Read the data below. Every line holding the string "Products" must be copied.

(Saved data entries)
━━━━━━━━━━━━━━━━━━━━━━━━━━━━━━

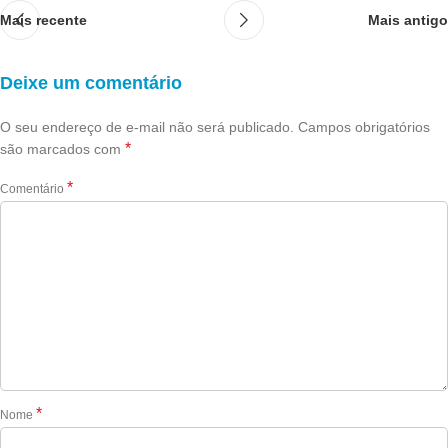
Mais recente
Mais antigo
Deixe um comentário
O seu endereço de e-mail não será publicado.
Campos obrigatórios
*
são marcados com
*
Comentário
*
Nome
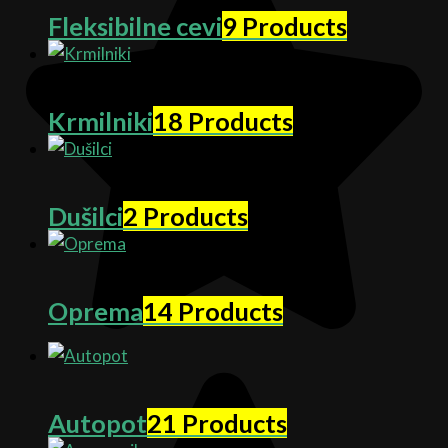
Fleksibilne cevi
9 Products
Krmilniki
18 Products
Dušilci
2 Products
Oprema
14 Products
Autopot
21 Products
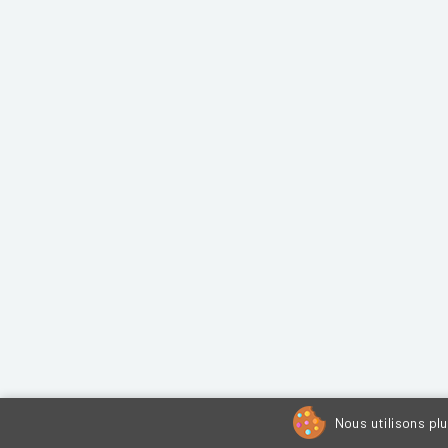
Nous utilisons pl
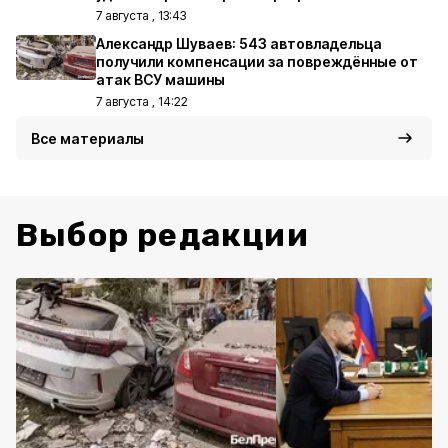
7 августа , 13:43
Александр Шуваев: 543 автовладельца
получили компенсации за повреждённые от
атак ВСУ машины
7 августа , 14:22
Все материалы
Выбор редакции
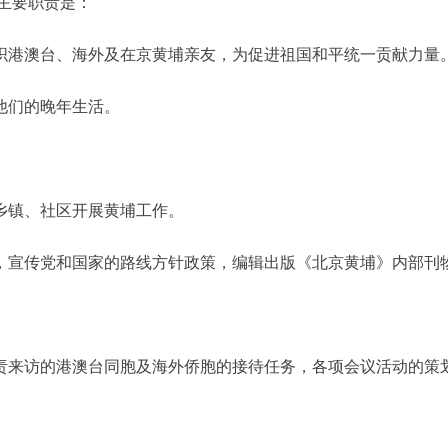
主要职责是：
织港澳台、海外及在京黄埔亲友，为促进祖国和平统一贡献力量
他们的晚年生活。
。
乡镇、社区开展黄埔工作。
，宣传党和国家的路线方针政策，编辑出版《北京黄埔》内部刊
来访的港澳台同胞及海外侨胞的接待任务，各项会议活动的策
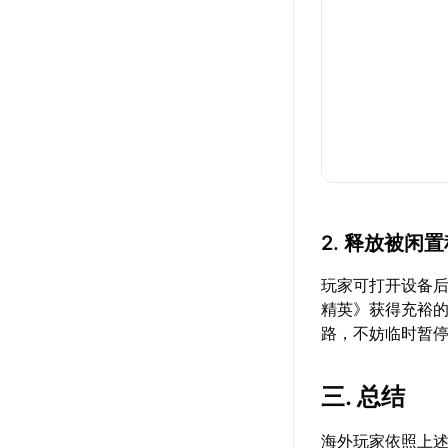
2. 释放被闲
玩家可打开设备
精英》获得充裕
路，不妨临时暂
三. 总结
海外玩家依照上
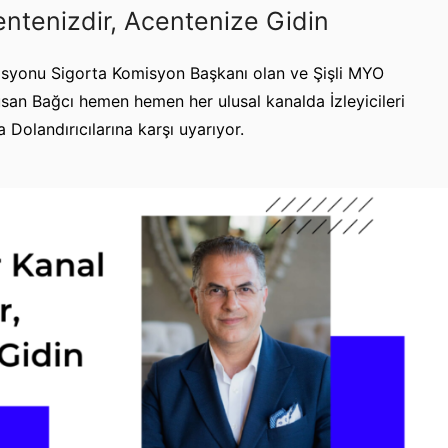
entenizdir, Acentenize Gidin
syonu Sigorta Komisyon Başkanı olan ve Şişli MYO
usan Bağcı hemen hemen her ulusal kanalda İzleyicileri
Dolandırıcılarına karşı uyarıyor.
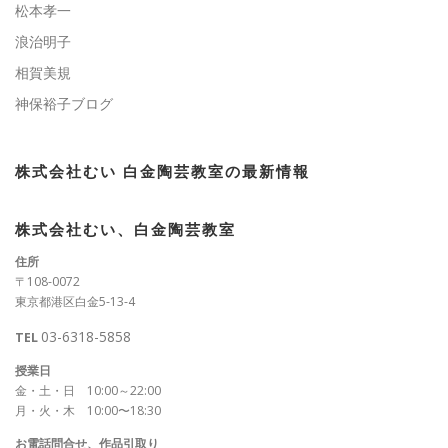
松本孝一
浪治明子
相賀美規
神保裕子ブログ
株式会社むい 白金陶芸教室の最新情報
株式会社むい、白金陶芸教室
住所
〒108-0072
東京都港区白金5-13-4
03-6318-5858
TEL
授業日
金・土・日 10:00～22:00
月・火・木 10:00〜18:30
お電話問合せ、作品引取り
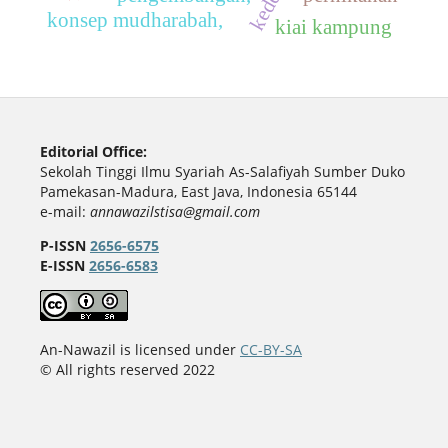
konsep mudharabah,
kiai kampung
Editorial Office:
Sekolah Tinggi Ilmu Syariah As-Salafiyah Sumber Duko
Pamekasan-Madura, East Java, Indonesia 65144
e-mail:
annawazilstisa@gmail.com
P-ISSN
2656-6575
E-ISSN
2656-6583
An-Nawazil is licensed under
CC-BY-SA
© All rights reserved 2022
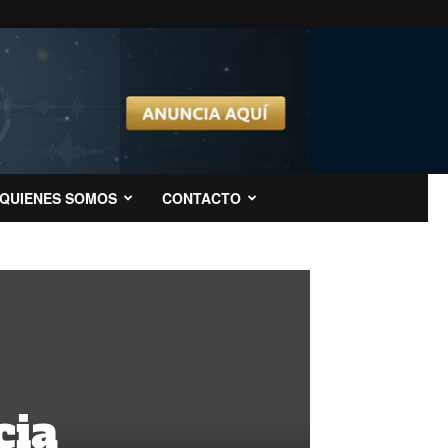
QUIENES SOMOS
CONTACTO
cia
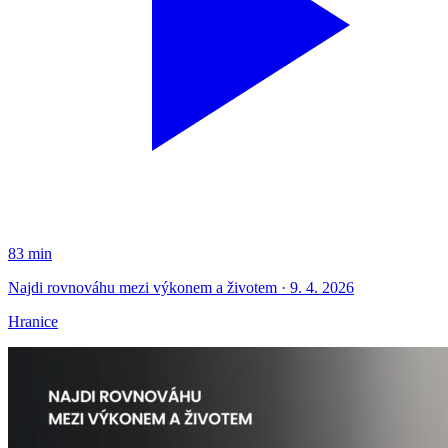
83 min
Najdi rovnováhu mezi výkonem a životem · 9. 4. 2026
Hranice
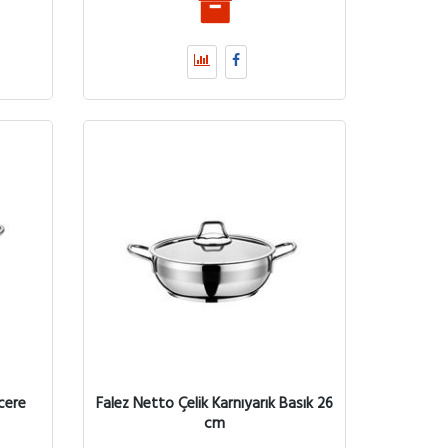
cere
Falez Netto Çelik Karnıyarık Basık 26
cm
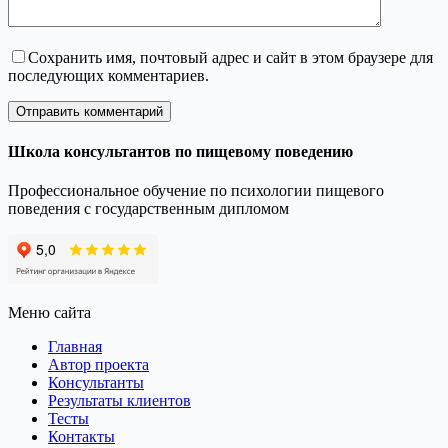
Сохранить имя, почтовый адрес и сайт в этом браузере для
последующих комментариев.
Отправить комментарий
Школа консультантов по пищевому поведению
Профессиональное обучение по психологии пищевого
поведения с государственным дипломом
Меню сайта
Главная
Автор проекта
Консультанты
Результаты клиентов
Тесты
Контакты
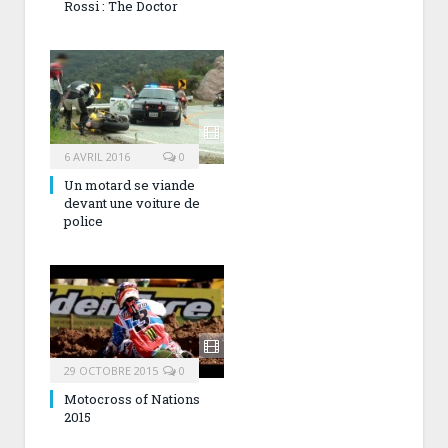
Rossi : The Doctor
6 AVRIL 2016
0
Un motard se viande
devant une voiture de
police
29 OCTOBRE 2015
0
Motocross of Nations
2015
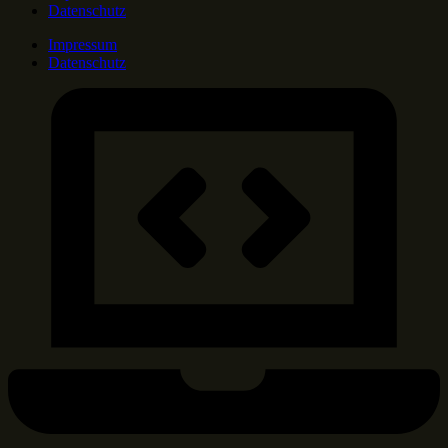
Datenschutz
Impressum
Datenschutz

━━━━━━━━━━━━━━━━━━━━━━━━━━━━━━

» **EXERCISE ANSWER**
9 Products
18 Products
2 Products
14 Products
21 Products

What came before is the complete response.